直接マルチトークンデコーディング

要旨

デコーダのみのトランスフォーマーは、その優れた性能から大規模言語モデル（LLM）の標準的なアーキテクチャとなっている。最近の研究によると、事前学習済みのLLMにおいて、初期層、中間層、後期層はそれぞれ異なる役割を果たす可能性がある。初期層は入力コンテキストの理解に焦点を当て、中間層はタスク固有の処理を担当し、後期層は抽象的な表現を出力トークンに変換する。我々は、初期層と中間層によって処理された表現が、後期層のみを使用して複数のトークンを生成するのに十分な情報を隠れ状態に含んでいる可能性があると仮説を立てた。これにより、初期層と中間層を繰り返し通過する必要がなくなる。我々はこの推論パラダイムを「Direct Multi-Token Decoding（DMTD）」と呼ぶ。スペキュレーティブデコーディングとは異なり、この手法では追加のパラメータ、補助ルーチン、または生成後の検証を導入しない。限られたデータセットで学習されたにもかかわらず、ファインチューニングされたDMTD Qwen3-4Bモデルは、わずかな性能低下で最大2倍の高速化を達成し、有望な結果を示している。さらに、スケーリング分析が示すように、より大規模な学習データセットを使用することで、その性能はさらに向上することが期待される。

English

Decoder-only transformers have become the standard architecture for large language models (LLMs) due to their strong performance. Recent studies suggest that, in pre-trained LLMs, early, middle, and late layers may serve distinct roles: Early layers focus on understanding the input context, middle layers handle task-specific processing, and late layers convert abstract representations into output tokens. We hypothesize that once representations have been processed by the early and middle layers, the resulting hidden states may encapsulate sufficient information to support the generation of multiple tokens using only the late layers, eliminating the need to repeatedly traverse the early and middle layers.

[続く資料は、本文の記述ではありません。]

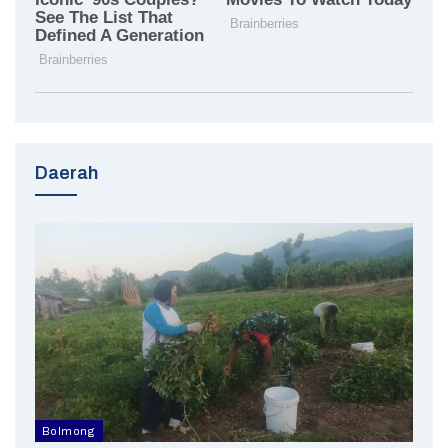
Daerah
Bolmong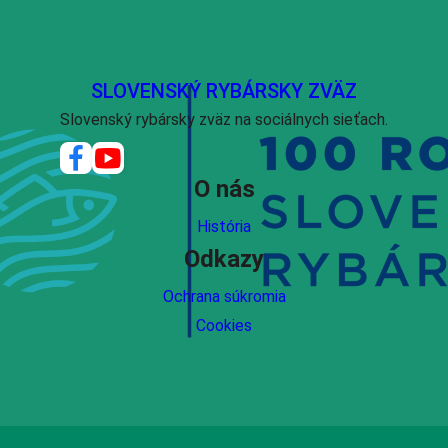
SLOVENSKÝ RYBÁRSKY ZVÄZ
Slovenský rybársky zväz na sociálnych sieťach.
O nás
História
Odkazy
Ochrana súkromia
Cookies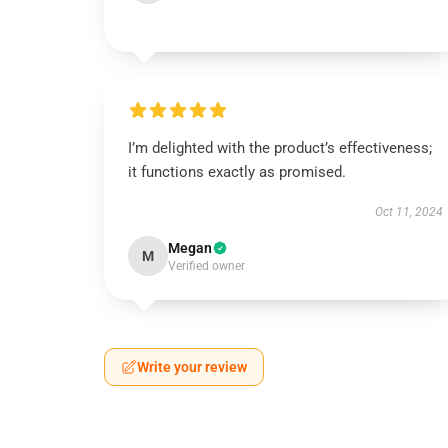
I’m delighted with the product’s effectiveness;
it functions exactly as promised.
Oct 11, 2024
Megan
M
Verified owner
Write your review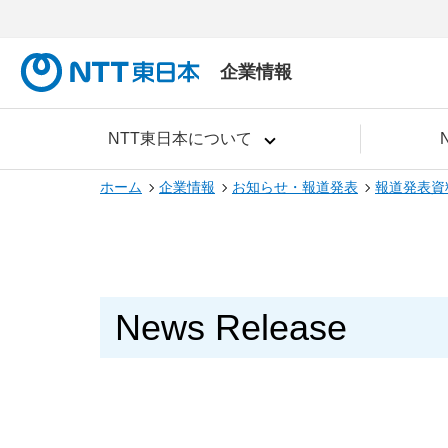
企業情報
NTT東日本について
ホーム
企業情報
お知らせ・報道発表
報道発表資
News Release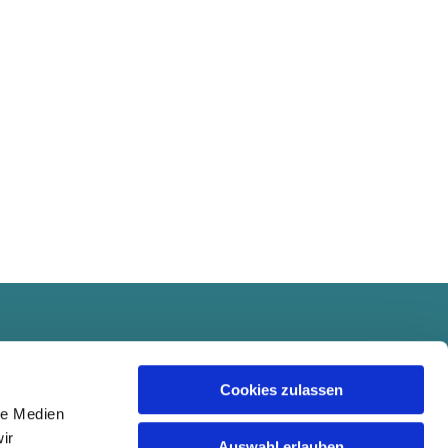
Cookies zulassen
le Medien
ir
Auswahl erlauben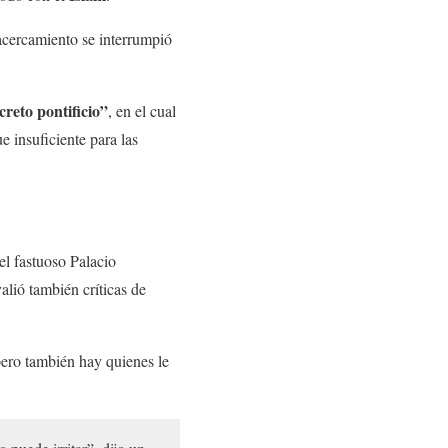
acercamiento se interrumpió
creto pontificio”
, en el cual
 insuficiente para las
el fastuoso Palacio
alió también críticas de
 pero también hay quienes le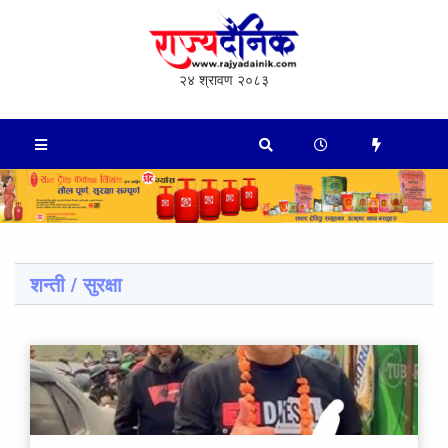
२४ श्रावण २०८३
शन्ती / सुरक्षा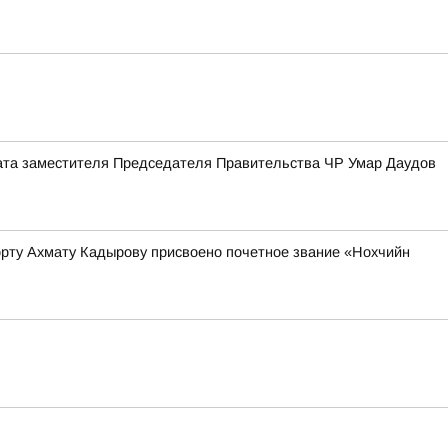
риата заместителя Председателя Правительства ЧР Умар Даудов
орту Ахмату Кадырову присвоено почетное звание «Нохчийн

We refer to this inference paradigm as Direct Multi-Token Decoding (DMTD). Unlike speculative decoding, our method introduces no additional parameters, auxiliary routines, or post-generation verification. Despite being trained on a limited dataset, a fine-tuned DMTD Qwen3-4B model has already demonstrated promising results, achieving up to a 2x speedup with only minor performance loss. Moreover, as shown in our scaling analysis, its performance is expected to further improve with larger training datasets.